Marine researchers have described a “privileged encounter” after photographing 15 Risso’s dolphins, about one mile from the Manx coastline. Manx Basking Shark Watch (MBSW) scientists came across a pod of 14 adults and one juvenile on 12 July. The Risso’s group, which consisted of several large males, was spotted near The Sound off the south coast. Jackie Hall from the MBSW said: “This was the best Risso’s dolphin encounter we have ever had.” She added: “They repeatedly came right up and under the boat to take a look at us – it was amazing, a total privilege to be observed by such beautiful animals.”
A recent survey suggested warmer seas could be responsible for a change in the type of dolphins being spotted off the northern shores of the British Isles.
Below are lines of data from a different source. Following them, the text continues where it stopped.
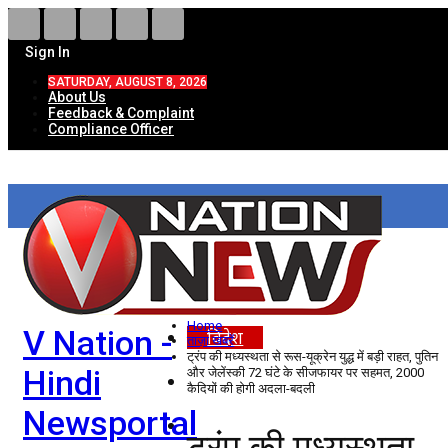
Sign In
SATURDAY, AUGUST 8, 2026
About Us
Feedback & Complaint
Compliance Officer
HOME
ताज़ा खबरें
देश
Home
V Nation -
विदेश
ताज़ा खबरें
ट्रंप की मध्यस्थता से रूस-यूक्रेन युद्ध में बड़ी राहत, पुतिन
Hindi
और जेलेंस्की 72 घंटे के सीजफायर पर सहमत, 2000
राज्य
कैदियों की होगी अदला-बदली
Newsportal
उत्तर प्रदेश
ट्रंप की मध्यस्थता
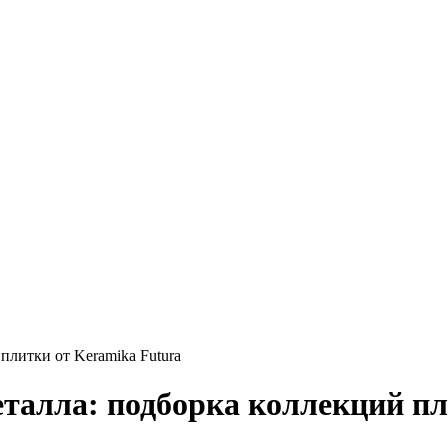
плитки от Keramika Futura
талла: подборка коллекций пл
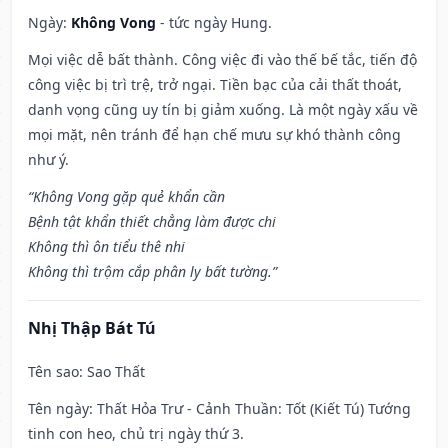
Ngày:
Không Vong
- tức ngày Hung.
Mọi việc dễ bất thành. Công việc đi vào thế bế tắc, tiến độ
công việc bị trì trệ, trở ngại. Tiền bạc của cải thất thoát,
danh vọng cũng uy tín bị giảm xuống. Là một ngày xấu về
mọi mặt, nên tránh để hạn chế mưu sự khó thành công
như ý.
“Không Vong gặp quẻ khẩn cần
Bệnh tật khẩn thiết chẳng làm được chi
Không thì ôn tiểu thê nhi
Không thì trộm cắp phân ly bất tường.”
Nhị Thập Bát Tú
Tên sao
: Sao Thất
Tên ngày
: Thất Hỏa Trư - Cảnh Thuần: Tốt (Kiết Tú) Tướng
tinh con heo, chủ trị ngày thứ 3.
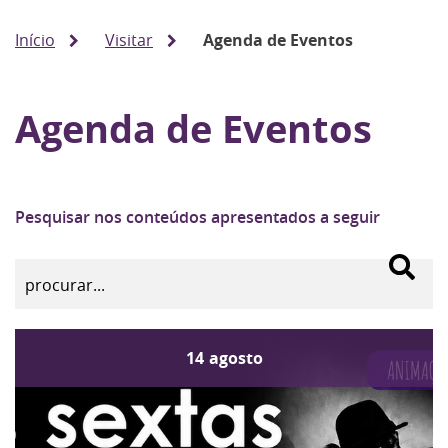
Início
Visitar
Agenda de Eventos
Agenda de Eventos
Pesquisar nos conteúdos apresentados a seguir
14
agosto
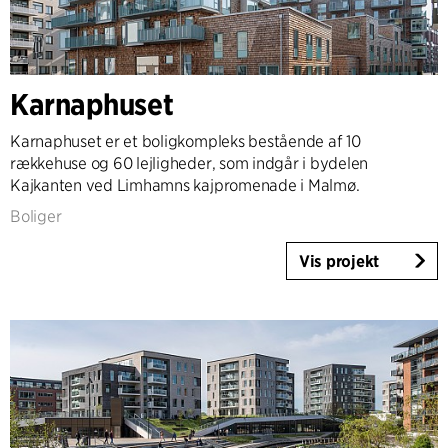
Karnaphuset
Karnaphuset er et boligkompleks bestående af 10
rækkehuse og 60 lejligheder, som indgår i bydelen
Kajkanten ved Limhamns kajpromenade i Malmø.
Boliger
Vis projekt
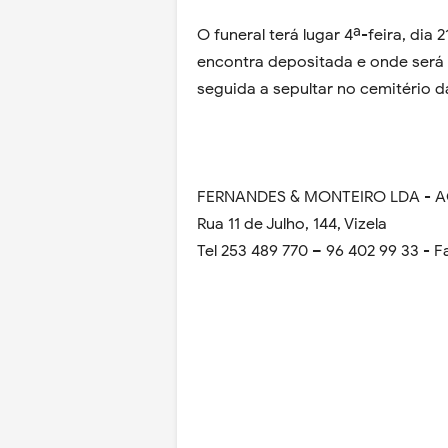
O funeral terá lugar 4ª-feira, dia 
encontra depositada e onde será
seguida a sepultar no cemitério 
FERNANDES & MONTEIRO LDA - 
Rua 11 de Julho, 144, Vizela
Tel 253 489 770 – 96 402 99 33 - F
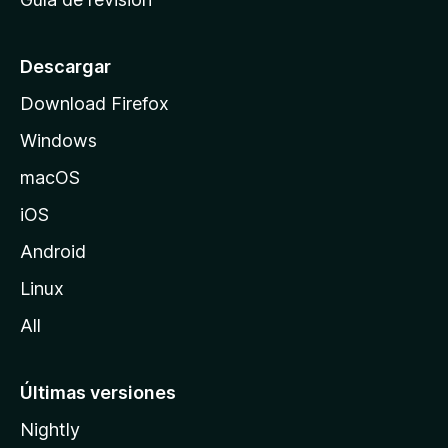
c
i
o
Descargar
d
Download Firefox
e
Windows
M
o
macOS
z
iOS
i
l
Android
l
Linux
a
All
Últimas versiones
Nightly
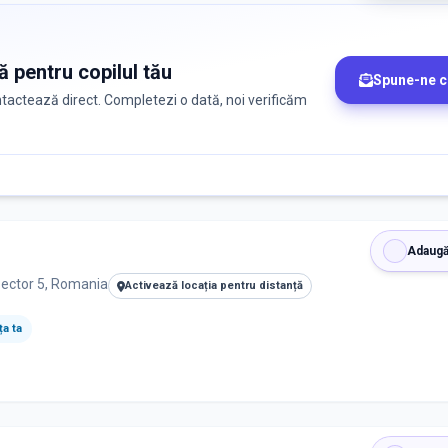
ă pentru copilul tău
Spune-ne c
ontactează direct. Completezi o dată, noi verificăm
Adaugă
 Sector 5, Romania
Activează locația pentru distanță
a ta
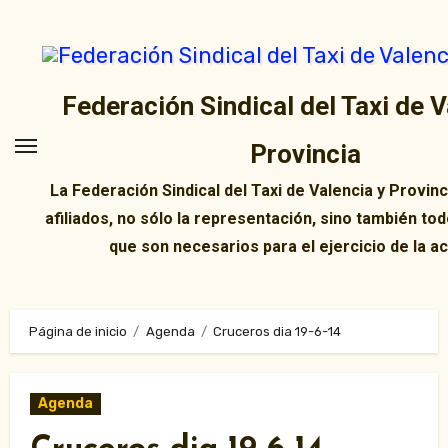
Ir
al
contenido
Federación Sindical del Taxi de V
Provincia
La Federación Sindical del Taxi de Valencia y Provin
afiliados, no sólo la representación, sino también tod
que son necesarios para el ejercicio de la ac
Página de inicio
Agenda
Cruceros dia 19-6-14
Agenda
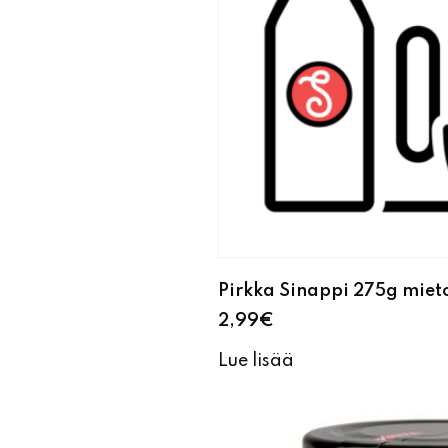
Pirkka Sinappi 275g miet
2,99
€
Lue lisää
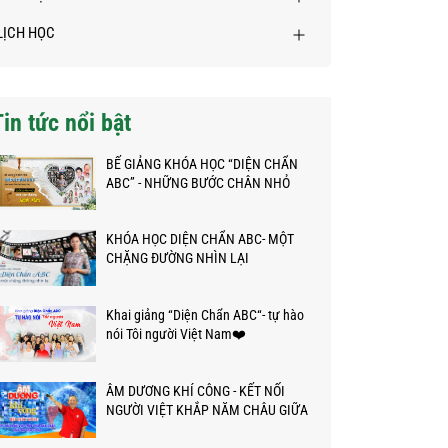
LỊCH HỌC
Tin tức nổi bật
BẾ GIẢNG KHÓA HỌC “DIỆN CHẨN
ABC” - NHỮNG BƯỚC CHÂN NHỎ
TRÊN HÀNH TRÌNH KỲ DIỆU
KHÓA HỌC DIỆN CHẨN ABC- MỘT
CHẶNG ĐƯỜNG NHÌN LẠI
Khai giảng “Diện Chẩn ABC“- tự hào
nói Tôi người Việt Nam❤️
ÂM DƯƠNG KHÍ CÔNG - KẾT NỐI
NGƯỜI VIỆT KHẮP NĂM CHÂU GIỮA
ĐẠI DỊCH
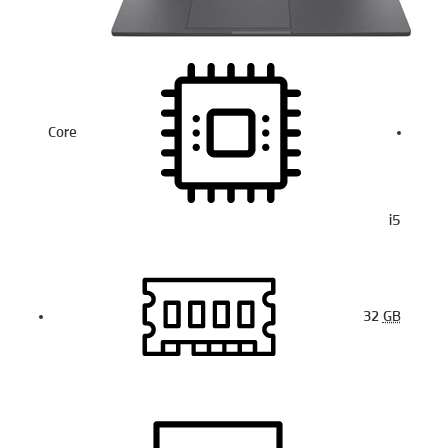
Core
i5
32
GB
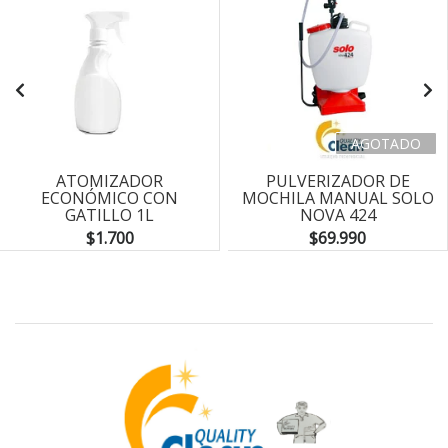
AGOTADO
ATOMIZADOR
PULVERIZADOR DE
ECONÓMICO CON
MOCHILA MANUAL SOLO
GATILLO 1L
NOVA 424
$1.700
$69.990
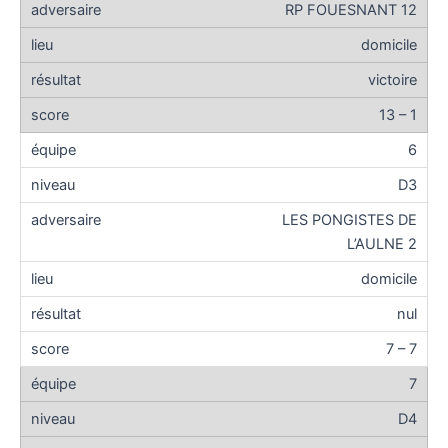
RP FOUESNANT 12
domicile
victoire
13 – 1
6
D3
LES PONGISTES DE
L’AULNE 2
domicile
nul
7 – 7
7
D4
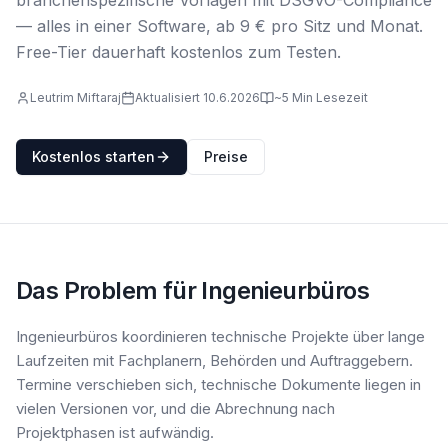
branchenspezifische Vorlagen mit DSGVO-Compliance
— alles in einer Software, ab 9 € pro Sitz und Monat.
Free-Tier dauerhaft kostenlos zum Testen.
Leutrim Miftaraj
Aktualisiert 10.6.2026
~5 Min Lesezeit
Kostenlos starten
Preise
Das Problem für Ingenieurbüros
Ingenieurbüros koordinieren technische Projekte über lange
Laufzeiten mit Fachplanern, Behörden und Auftraggebern.
Termine verschieben sich, technische Dokumente liegen in
vielen Versionen vor, und die Abrechnung nach
Projektphasen ist aufwändig.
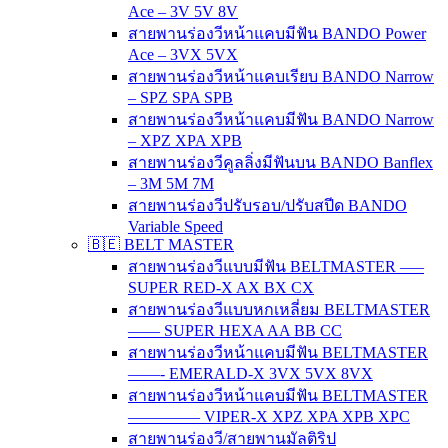
Ace – 3V 5V 8V
สายพานร่องวีหน้าแคบมีฟัน BANDO Power
Ace – 3VX 5VX
สายพานร่องวีหน้าแคบเรียบ BANDO Narrow
– SPZ SPA SPB
สายพานร่องวีหน้าแคบมีฟัน BANDO Narrow
– XPZ XPA XPB
สายพานร่องวีคูลลิ่งมีฟันบน BANDO Banflex
– 3M 5M 7M
สายพานร่องวีปรับรอบ/ปรับสปีด BANDO
Variable Speed
🇧🇪 BELT MASTER
สายพานร่องวีแบบมีฟัน BELTMASTER —–
SUPER RED-X AX BX CX
สายพานร่องวีแบบหกเหลี่ยม BELTMASTER
–—– SUPER HEXA AA BB CC
สายพานร่องวีหน้าแคบมีฟัน BELTMASTER
——- EMERALD-X 3VX 5VX 8VX
สายพานร่องวีหน้าแคบมีฟัน BELTMASTER
————– VIPER-X XPZ XPA XPB XPC
สายพานร่องวี/สายพานมัลติริป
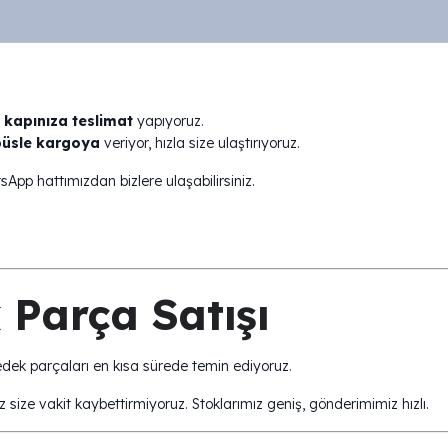
 kapınıza teslimat
yapıyoruz.
büsle kargoya
veriyor, hızla size ulaştırıyoruz.
tsApp hattımızdan bizlere ulaşabilirsiniz.
Parça Satışı
dek parçaları en kısa sürede temin ediyoruz.
iz size vakit kaybettirmiyoruz. Stoklarımız geniş, gönderimimiz hızlı.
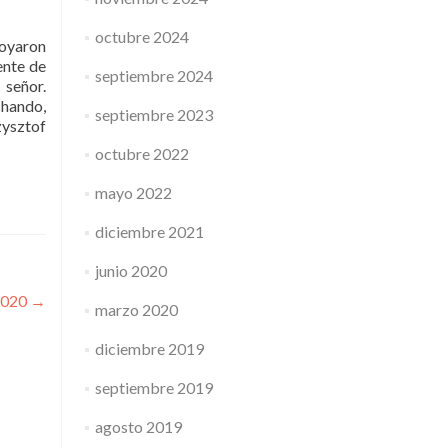
octubre 2024
poyaron
ente de
septiembre 2024
 señor.
chando,
septiembre 2023
zysztof
octubre 2022
mayo 2022
diciembre 2021
junio 2020
 2020
→
marzo 2020
diciembre 2019
septiembre 2019
agosto 2019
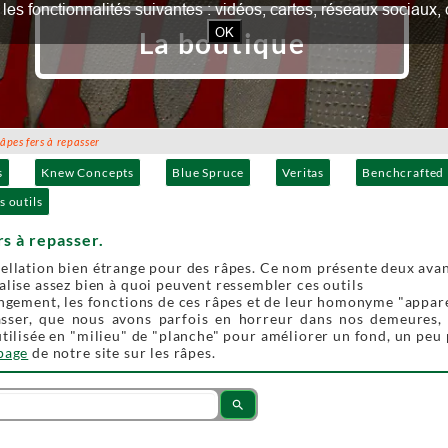
our les fonctionnalités suivantes : vidéos, cartes, réseaux socia
OK
La boutique
es fers à repasser
s
Knew Concepts
Blue Spruce
Veritas
Benchcrafted
s outils
rs à repasser.
ellation bien étrange pour des râpes. Ce nom présente deux avan
alise assez bien à quoi peuvent ressembler ces outils
angement, les fonctions de ces râpes et de leur homonyme "appar
asser, que nous avons parfois en horreur dans nos demeures, es
utilisée en "milieu" de "planche" pour améliorer un fond, un peu 
 page
de notre site sur les râpes.
search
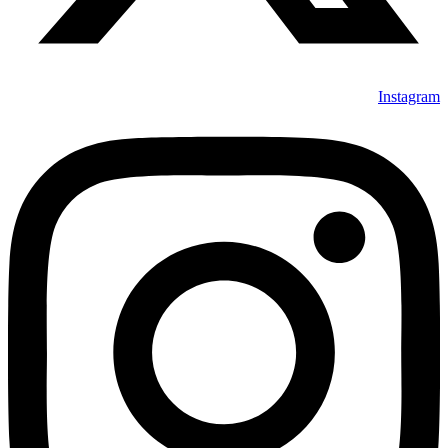
Instagram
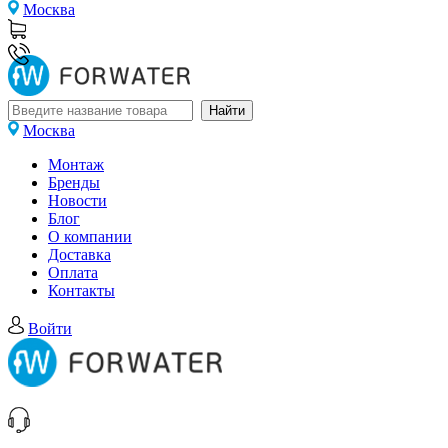
Москва
Москва
Монтаж
Бренды
Новости
Блог
О компании
Доставка
Оплата
Контакты
Войти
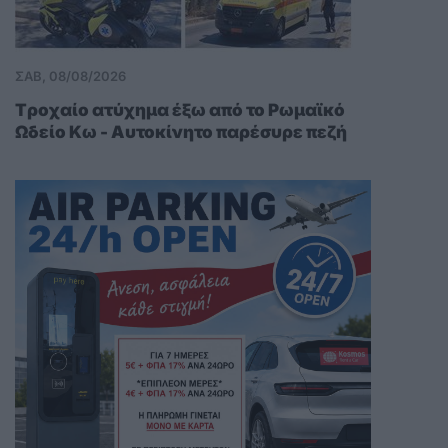
ΣΑΒ, 08/08/2026
Tροχαίο ατύχημα έξω από το Ρωμαϊκό
Ωδείο Kω - Αυτοκίνητο παρέσυρε πεζή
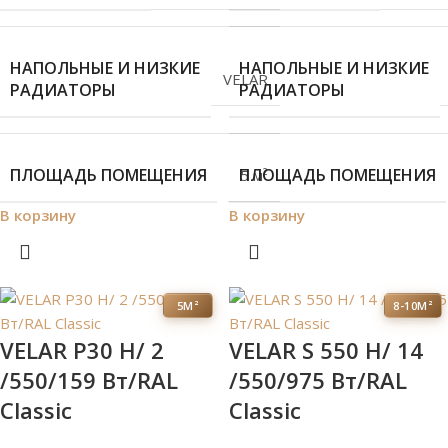
НАПОЛЬНЫЕ И НИЗКИЕ
НАПОЛЬНЫЕ И НИЗКИЕ
VELAR
РАДИАТОРЫ
РАДИАТОРЫ
ПЛОЩАДЬ ПОМЕЩЕНИЯ
ПЛОЩАДЬ ПОМЕЩЕНИЯ
5 м²
В корзину
В корзину
5М²
8-10М²
VELAR P30 H/ 2
VELAR S 550 H/ 14
/550/159 Вт/RAL
/550/975 Вт/RAL
Classic
Classic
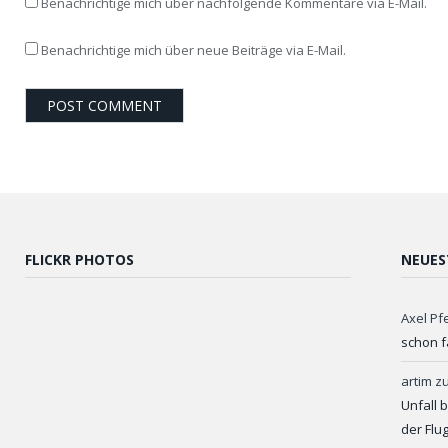
Benachrichtige mich über nachfolgende Kommentare via E-Mail.
Benachrichtige mich über neue Beiträge via E-Mail.
FLICKR PHOTOS
NEUES
Axel Pf
schon f
artim
z
Unfall 
der Flu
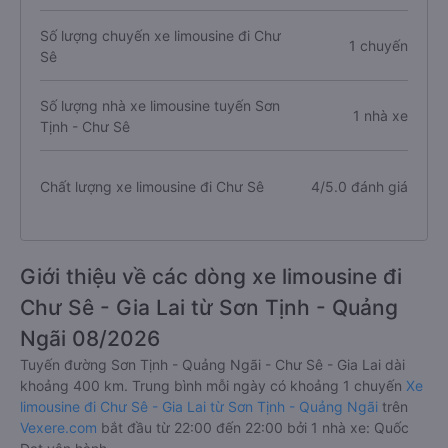
Số lượng chuyến xe limousine đi Chư
1 chuyến
Sê
Số lượng nhà xe limousine tuyến Sơn
1 nhà xe
Tịnh - Chư Sê
Chất lượng xe limousine đi Chư Sê
4/5.0 đánh giá
Giới thiệu về các dòng xe limousine đi
Chư Sê - Gia Lai từ Sơn Tịnh - Quảng
Ngãi 08/2026
Tuyến đường Sơn Tịnh - Quảng Ngãi - Chư Sê - Gia Lai dài
khoảng 400 km. Trung bình mỗi ngày có khoảng 1 chuyến
Xe
limousine đi Chư Sê - Gia Lai từ Sơn Tịnh - Quảng Ngãi
trên
Vexere.com
bắt đầu từ 22:00 đến 22:00 bởi 1 nhà xe: Quốc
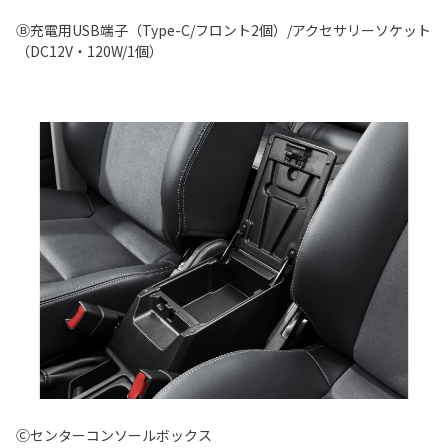
Ⓑ充電用USB端子（Type-C/フロント2個）/アクセサリーソケット
（DC12V・120W/1個）
Ⓒセンターコンソールボックス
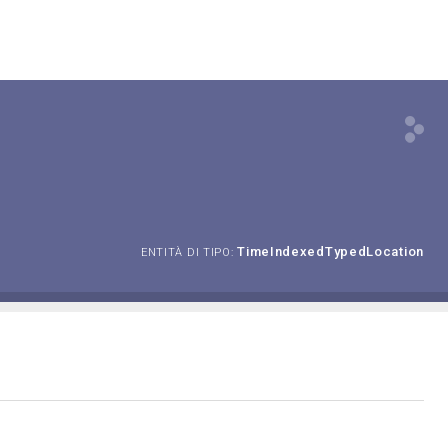
TimeIndexedTypedLocation
ENTITÀ DI TIPO:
The North East Cetacean Project found an increase in sightings of common, bottlenose and Risso’s dolphins – species associated with warmer waters. “Record week” At the beginning of the summer, the Manx Whale and Dolphin Watch recorded a “record week” in terms of dolphin sightings around the Manx coast.
On 25 May a pod of more than 60 individuals, including calves, was filmed off the north coast. The group included Risso’s and Bottlenose dolphins. “Their dorsal fins were so big that for a fleeting moment we wondered if they were Orca, it is easy to see how the big male Risso’s are often misidentified,” said Mrs Hall.
Risso’s dolphins are identifiable by their scarred skin caused by other Risso’s dolphins who use their front teeth when playing and fighting. They have stocky heads without a beak and are light grey to white with a white chin.